The quantum chemical density functional calculations were carried out using Gaussian-09 analytical suite software. Energy optimization was first performed, followed by computation of Raman vibrational frequencies. Becke three hybrid exchange [30] and the Lee-Yang-Parr correlation functional, B3LYP [31], were employed in the current theoretical analysis. A Pople split valence diffused and polarized 6-311++G(d,p) basis set were used for calculations of all 5-HT molecular forms and an LanL2DZ basis set, which takes into consideration the pseudopotentials for metal atoms, was used for obtaining SERS simulation results of all serotonic forms in the proximity of silver dimers. Parsing of the Gaussian-09 Raman output data with an in-house algorithm developed in C++ utilizing the Qt framework, and subsequent conversion through MATLAB version r2016a, was also performed. Next, conversion of Raman activities into relative Raman intensities was completed following a previously reported procedure [29,32,33,34] and taking into account the current 532 nm laser excitation. To enable data plotting, all Raman peak intensities were normalized by a factor of f = 1 × 10−10 and their shapes were modified by applying a Lorentzian band with a full width at half maximum (FWHM) of 7 cm−1.

3. Results and Discussion

The main advantage of Raman spectroscopy is that of providing detailed information about the molecular structure of the analyte under the study without the need for additional labeling. To this information, the use of confocal Raman microscopy adds the advantages of obtaining signals from very small volumes (i.e., femtoliter volumes ~1(μm)3) and of enabling spatially resolved measurements. Furthermore, the advancement of such technology currently facilitates very fast data acquisition, at millisecond scales, thus enabling measurements in time frames similar to those of physiological processes. The main challenge for the Raman technique is that of detecting trace amounts of substances. With the use of metallic nanostructures and SERS offering electromagnetic and chemical enhancements of the signal, this has been effectively surmounted [35,36]. Silver metallic nanoparticles have been used in the current experimental detection of 10−11 molar serotonin. Computational analysis by DFT was also compared against experimental data for an accurate and enhanced understanding of potential structural modifications of serotonin in the vicinity of Ag NPs.

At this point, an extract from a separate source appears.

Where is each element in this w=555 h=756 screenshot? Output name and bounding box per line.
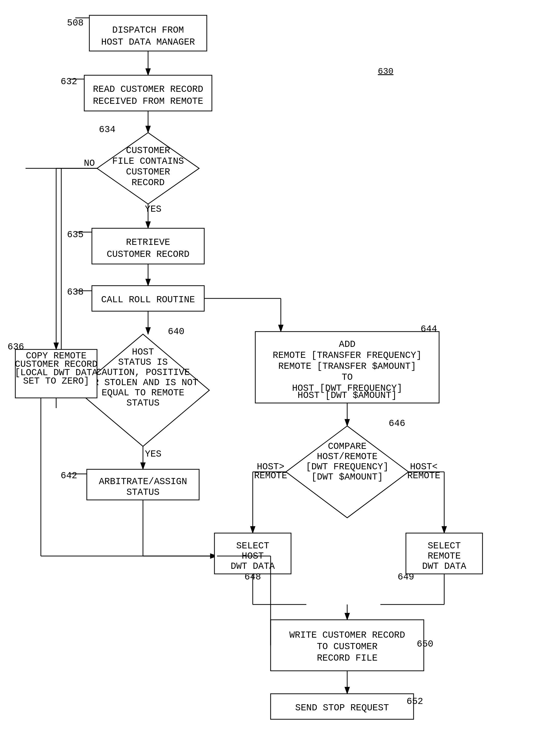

Calculations of 5-HT frequencies have been previously reported, especially those for solid serotonin [37]. However, for the purposes of cross-checking and confirmation of reproducibility, we first present in Figure 1a–c our simulation and experimental results for solid 5-HT (i.e., as purchased 5-HT powder). The optimized structural representation of this bioanalyte in its neutral form is shown in Figure 1a. The observed discrepancies of 9 ± 2 cm−1, on average, between the experimentally determined and the estimated Raman vibrational values in Figure 1b,c, respectively, demonstrate a relatively good agreement between these two outcomes, except for some variations in the peak intensities. The scaling factor of 0.98 applied to the simulated frequencies contributes slightly to better peak position agreements, specifically in reducing the discrepancies at higher frequencies. Scaling factors have been used in the literature to overcome systematic empirical errors originating from the force field constants employed in quantum mechanical approaches [32,38].
The effect of the SERS environment on vibrational frequencies for neutral serotonin for both theoretical and experimental results is presented in Figure 2a–f. Again, for easier visual comparison, the energetically optimized structural representations of 5-HT in the close proximity of Ag NPs and with different positions of the silver dimer are shown in Figure 2a–c. A coplanar orientation of the silver dimer with respect to the molecular indole structure is observed in Figure 2a with proximity to the hydroxyl group; a perpendicular orientation is seen in Figure 2b with the dimer positioned between the NH and the NH2 sites of the indole and amine groups, respectively.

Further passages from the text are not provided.